Becker on Berhe, 'Laying the Past to Rest: The EPRDF and the Challenges of Ethiopian State-Building'
Mulugeta Gebrehiwot Berhe. Laying the Past to Rest: The EPRDF and the Challenges of Ethiopian State-Building. London: Hurst Publishers, 2020. 376 pp. $70.00 (cloth), ISBN 978-1-78738-291-6.
Reviewed by Derick Becker (University of Nottingham Malaysia) Published on H-Africa (September, 2020) Commissioned by David D. Hurlbut (Boston University)
Printable Version: http://www.h-net.org/reviews/showpdf.php?id=55365
Laying the Past to Rest is essential reading for anyone who wishes to understand contemporary Ethiopian politics. The book is primarily an in-depth case study of the rise of the Tigrai People's Liberation Front (TPLF) and its development over time, the creation of the Ethiopian People's Revolutionary Democratic Forces (EPRDF), and the transformation of post-civil war Ethiopian politics. It is a work that stands at the intersection of several literatures from African liberation movements to democratic transitions and perhaps even party politics in Africa. It is a rare work of scholarship that combines an insider's view with academic distance to critically evaluate the history of the movement as well as its successes and failures in government. Mulugeta Gebrehiwot Berhe pulls no punches in laying blame on the EPRDF for its failure to instill democratic norms and for providing space for the destabilizing ethno-nationalist politics that have arisen since its assumption of power. There is, indeed, a subtle sense in the concluding chapters that the author, who played an active role in the TPLF-EPRDF and civil war, laments not just the direction of contemporary Ethiopian politics but also the failure of the EPRDF to uphold its revolutionary democratic ideals.
The book largely follows a chronological format beginning with the origins and foundation of the TPLF, its development after years of struggle, and its rise to power and the transformation of Ethiopian politics. This approach is more than a simple historical narrative of a group over time; it is also intimately bound to the theoretical framework to explain how and why the group made the decisions it did and why and how it was successful where so few other movements in the civil war were. It also allows the author to do more than state that the TPLF-EPRDF failed to transition to a true political party from its origins as a liberation movement; it allows him to explain why. The author borrows heavily from a particular approach to the study of organizations that seeks to place them in context. That is, we see the history of the TPLF not just as a liberation movement that won but also as an organization with internal dynamics engaging and reacting to the external dynamics of the region, the state, and eventually the international system.

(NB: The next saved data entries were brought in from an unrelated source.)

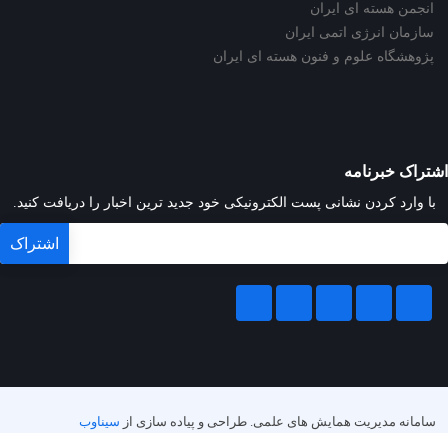
انجمن هسته ای ایران
سازمان انرژی اتمی ایران
پژوهشگاه علوم و فنون هسته ای ایران
اشتراک خبرنامه
با وارد کردن نشانی پست الکترونیکی خود جدید ترین اخبار را دریافت کنید.
سامانه مدیریت همایش های علمی.
طراحی و پیاده سازی از
سیناوب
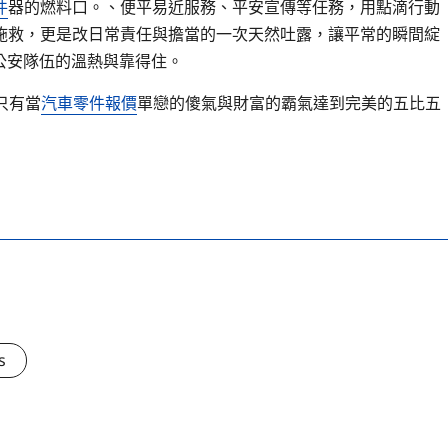
件
器的燃料口。、便平易近服務、平安宣傳等任務，用點滴行動
施救，更是改日常責任與擔當的一次天然吐露，讓平常的瞬間綻
公安隊伍的溫熱與靠得住。
只有當
汽車零件報價
單戀的傻氣與財富的霸氣達到完美的五比五
s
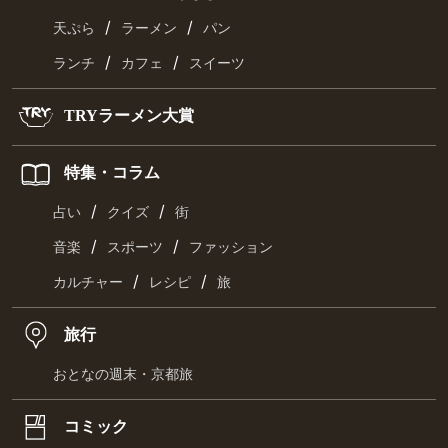
/
/
天ぷら
ラーメン
パン
/
/
ランチ
カフェ
スイーツ
TRYラーメン大賞
特集・コラム
/
/
占い
クイズ
街
/
/
音楽
スポーツ
ファッション
/
/
カルチャー
レシピ
旅
旅行
おとなの週末・京都旅
コミック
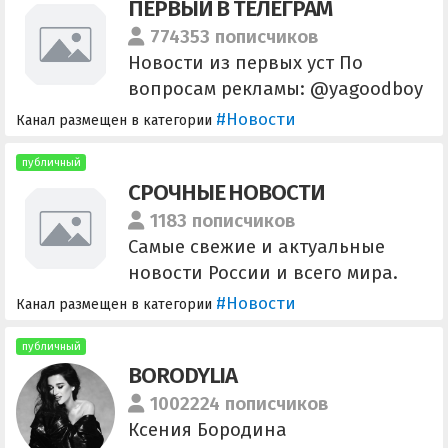
ПЕРВЫЙ В ТЕЛЕГРАМ
@Spiral_Yuri
774353 пописчиков
Новости из первых уст По
вопросам рекламы: @yagoodboy
& @sschneideerr *Не связаны с
#Новости
Канал размещен в категории
телевизионным каналом
Помощники (без оплат):
публичный
СРОЧНЫЕ НОВОСТИ
@perviy_vtelegram Владелец:
@vladimirdenv (По рекламе не
1183 пописчиков
писать ) Сотрудничаем с:
Самые свежие и актуальные
@GO_media1
новости России и всего мира.
ПЛЮСЫ БЫТЬ С НАМИ: Вы в
#Новости
Канал размещен в категории
кратчайшие сроки будете в гуще
новых и интересных событий.
публичный
BORODYLIA
По вопросам сотрудничества
@alexander08080808
1002224 пописчиков
Ксения Бородина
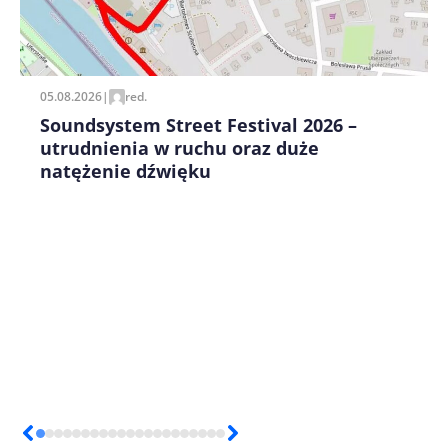
Zapamiętaj moje dane w tej przeglądarce podczas
pisania kolejnych komentarzy.
05.08.2026
|
red.
Soundsystem Street Festival 2026 –
utrudnienia w ruchu oraz duże
natężenie dźwięku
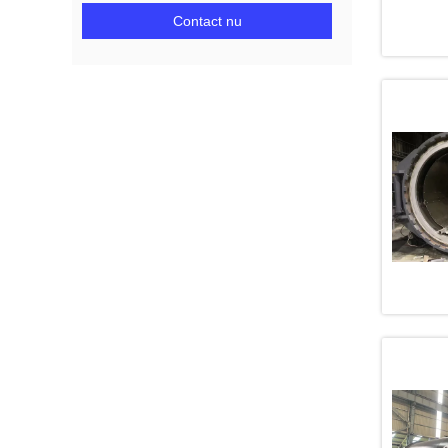
Contact nu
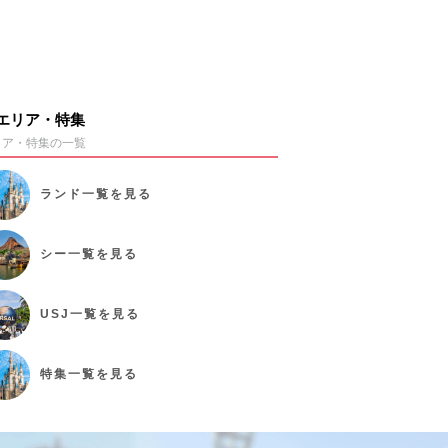
エリア・特集
リア・特集の一覧
ランド
一覧を見る
シー
一覧を見る
USJ
一覧を見る
特集
一覧を見る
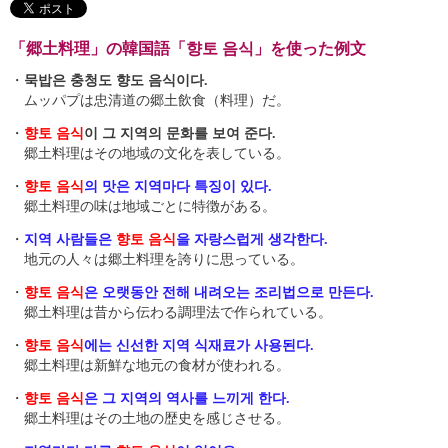
「郷土料理」の韓国語「향토 음식」を使った例文
・
묵밥은 충청도 향도 음식이다.
ムッパプは忠清道の郷土飲食（料理）だ。
・
향토 음식
이 그 지역의 문화를 보여 준다.
郷土料理はその地域の文化を表している。
・
향토 음식
의 맛은 지역마다 특징이 있다.
郷土料理の味は地域ごとに特徴がある。
・
지역 사람들은
향토 음식
을 자랑스럽게 생각한다.
地元の人々は郷土料理を誇りに思っている。
・
향토 음식
은 오랫동안 전해 내려오는 조리법으로 만든다.
郷土料理は昔から伝わる調理法で作られている。
・
향토 음식
에는 신선한 지역 식재료가 사용된다.
郷土料理は新鮮な地元の食材が使われる。
・
향토 음식
은 그 지역의 역사를 느끼게 한다.
郷土料理はその土地の歴史を感じさせる。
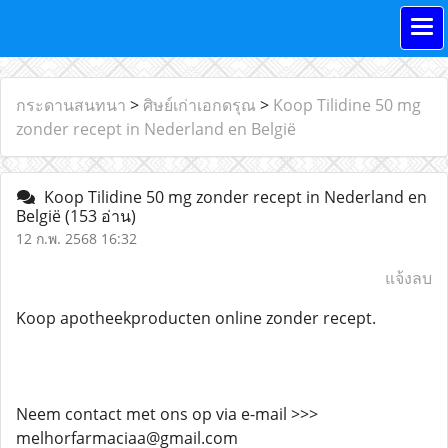
กระดานสนทนา
>
ศิษย์เก่าเอกดรุณ
>
Koop Tilidine 50 mg
zonder recept in Nederland en België
Koop Tilidine 50 mg zonder recept in Nederland en
België
(153 อ่าน)
12 ก.พ. 2568 16:32
แจ้งลบ
Koop apotheekproducten online zonder recept.
Neem contact met ons op via e-mail >>>
melhorfarmaciaa@gmail.com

The book opens by placing the TPLF's founding as a student group within the broader politics of student activism in 1970s Ethiopia in the waning days of emperor Haile Selassie's rule. The TPLF is, thus, a product of its time—a product of the growing opposition to the centralizing rule of the emperor and the ways Marxist/socialist thought provided a framework to understand this rule and the solutions to it. Many student groups of the time, the TPLF included, were primarily organized by ethnicity. Their Marxist-inspired debates were focused on how to approach the problem of centralizing Amharic rule: as a traditionally class-based one or, mixing ethnic and socialist politics, a colonial one of ethnic rule and subjugation. Where a group fell in such debates determined whether they later aspired to a pan-Ethiopian resistance or ethnic separatism. The TPLF, though initially viewing the problems in Tigrai through the lens of Amharic colonialism, later and somewhat intriguingly comes to thread the needle on this question. When the military overthrew the emperor and associated itself with a pan-Ethiopian socialist student group, the founders of the TPLF saw the same centralizing tendencies that defined the rule of Selassie. This initially led the founders to concentrate on liberating Tigrai alone and to see the problems facing the state through a colonial ethnic lens. But as the author notes, this was never a fully settled debate within the TPLF. Yes, Marxism helped the TPLF understand the plight of poor peasants but internal debate continued over whether separation was the solution.

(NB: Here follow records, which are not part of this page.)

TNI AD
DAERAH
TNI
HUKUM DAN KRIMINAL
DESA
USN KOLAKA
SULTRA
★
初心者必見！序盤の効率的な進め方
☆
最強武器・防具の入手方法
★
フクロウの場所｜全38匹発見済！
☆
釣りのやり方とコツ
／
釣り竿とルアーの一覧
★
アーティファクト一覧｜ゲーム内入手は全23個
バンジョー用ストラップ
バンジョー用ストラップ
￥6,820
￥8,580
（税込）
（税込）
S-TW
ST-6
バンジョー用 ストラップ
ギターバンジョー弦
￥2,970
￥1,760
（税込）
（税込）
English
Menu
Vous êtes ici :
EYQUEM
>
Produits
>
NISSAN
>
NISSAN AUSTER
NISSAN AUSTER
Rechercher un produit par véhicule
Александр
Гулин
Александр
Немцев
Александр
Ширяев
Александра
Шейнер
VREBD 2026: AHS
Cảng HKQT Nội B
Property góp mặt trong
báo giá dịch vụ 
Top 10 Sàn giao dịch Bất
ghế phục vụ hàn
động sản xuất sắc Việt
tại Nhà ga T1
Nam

Regardless of such debates, unlike many other dissident groups formed after the military coup, the TPLF organized and recruited on the basis that their struggle would be a protracted one. This proved key early on as its fighters were not looking for a quick victory, making minor setbacks less threatening to its military strategy. Similarly it meant that the group focused heavily on its internal organization to recruit members and take and hold territory. For Berhe these early decisions would prove key to the group's immediate and long-term success as well as the dynamics of its evolution. From an early stage the TPLF was able to take and hold territory. But to hold territory it would need to be governed. The revolutionary socialist origins of the group came to bear on both how the group organized itself as a rebel movement and as a local government. Internally, the TPLF organized itself with a democratic ethos. Its leaders were elected—and crucially removed—by members and criticism was built into its rules. Similarly, the TPLF sought to empower peasants where it held territory and did so by encouraging local governance and the use of local customs and norms to do so. Over time both processes fed the internal development of the movement's logistics and more effective structures of governmental organization. This ultimately gave the group a certain "stateness" that it would carry through to government when it came to power.

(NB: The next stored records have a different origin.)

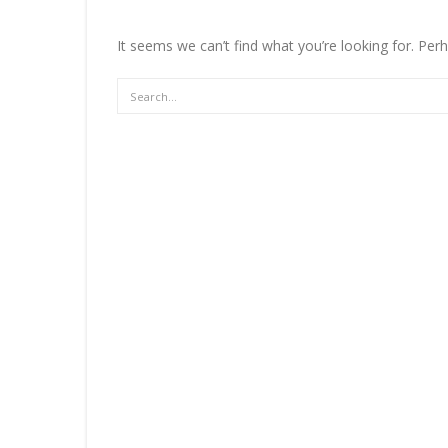
It seems we can’t find what you’re looking for. Per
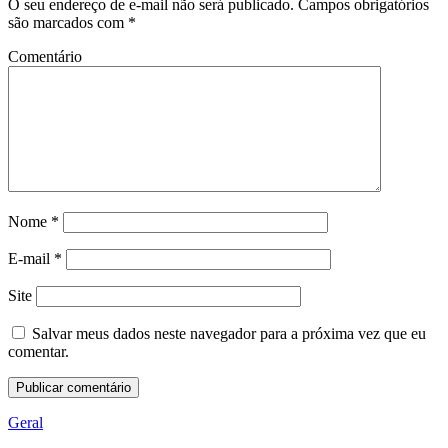
O seu endereço de e-mail não será publicado.
Campos obrigatórios
são marcados com
*
Comentário
Nome
*
E-mail
*
Site
Salvar meus dados neste navegador para a próxima vez que eu
comentar.
Geral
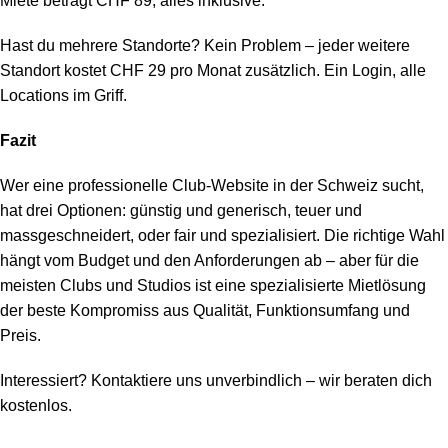
Miete beträgt CHF 89, alles inklusive.
Hast du mehrere Standorte? Kein Problem – jeder weitere
Standort kostet CHF 29 pro Monat zusätzlich. Ein Login, alle
Locations im Griff.
Fazit
Wer eine professionelle Club-Website in der Schweiz sucht,
hat drei Optionen: günstig und generisch, teuer und
massgeschneidert, oder fair und spezialisiert. Die richtige Wahl
hängt vom Budget und den Anforderungen ab – aber für die
meisten Clubs und Studios ist eine spezialisierte Mietlösung
der beste Kompromiss aus Qualität, Funktionsumfang und
Preis.
Interessiert? Kontaktiere uns unverbindlich – wir beraten dich
kostenlos.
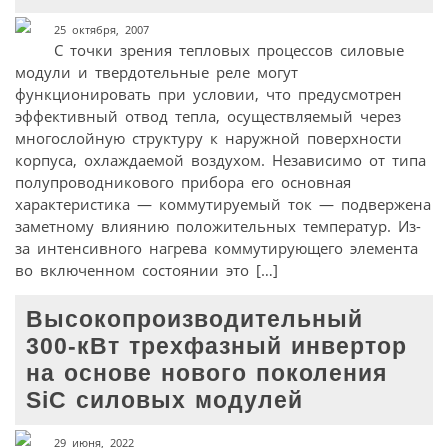
25 октября, 2007
С точки зрения тепловых процессов силовые
модули и твердотельные реле могут
функционировать при условии, что предусмотрен
эффективный отвод тепла, осуществляемый через
многослойную структуру к наружной поверхности
корпуса, охлаждаемой воздухом. Независимо от типа
полупроводникового прибора его основная
характеристика — коммутируемый ток — подвержена
заметному влиянию положительных температур. Из-
за интенсивного нагрева коммутирующего элемента
во включенном состоянии это […]
Высокопроизводительный
300-кВт трехфазный инвертор
на основе нового поколения
SiC силовых модулей
29 июня, 2022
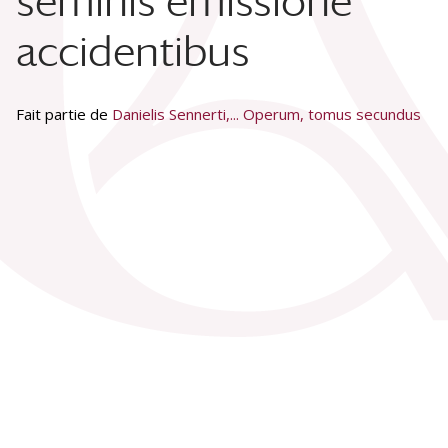
seminis emissione
accidentibus
Fait partie de
Danielis Sennerti,... Operum, tomus secundus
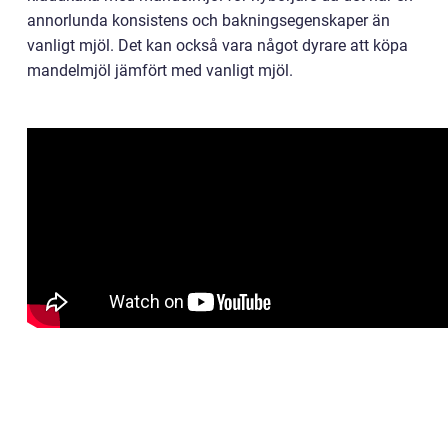
annorlunda konsistens och bakningsegenskaper än
vanligt mjöl. Det kan också vara något dyrare att köpa
mandelmjöl jämfört med vanligt mjöl.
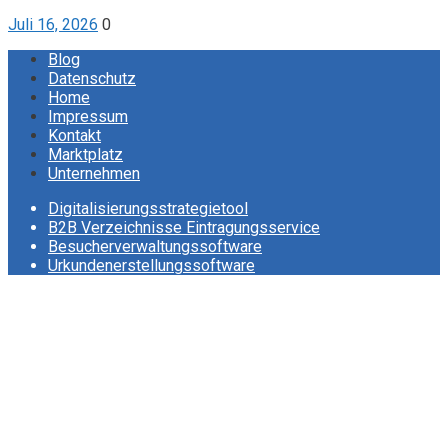
Juli 16, 2026
0
Blog
Datenschutz
Home
Impressum
Kontakt
Marktplatz
Unternehmen
Digitalisierungsstrategietool
B2B Verzeichnisse Eintragungsservice
Besucherverwaltungssoftware
Urkundenerstellungssoftware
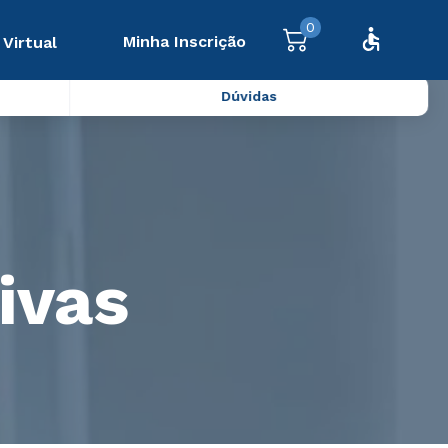
0
Minha Inscrição
 Virtual
Dúvidas
ivas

By the 1980s the group had steadily spread its territorial power base and eliminated rival groups that did not share its values. This period also brought a formal process of review and, importantly, a clearer declaration of its political thinking. Perhaps the most important decisions of this period concern how to understand the nature and purpose of the liberation movement. Gone was any sense that the troubles in Tigrai were best understood as colonial—and thus the solution being a separate state. In its place, the TPLF sought to paint its movement as radically socialist (and thus somehow also democratic) but also intriguingly as pan-Ethiopian and nationalist. The people of Tigrai, like the Oromo and Eritreans and others, had clearly suffered under the centralizing rule of past and then current governments. The solution, however, lay not in irredentism but in unity, in recognizing the right of all the peoples of Ethiopia to live together as a nation of nations. This guiding principle would later serve as the basis of the EPRDF as an umbrella group of other ethnic political parties/movements. But importantly it would also serve as the basis for placing self-determination in the new Ethiopian constitution. For the author these developments reflect the internal dynamics of the Ethiopian civil war, the need to expand the TPLF's power base, and, crucially, a sense that the strident socialist rhetoric of the group's founding was finding fewer and fewer willing listeners as the Cold War wound down.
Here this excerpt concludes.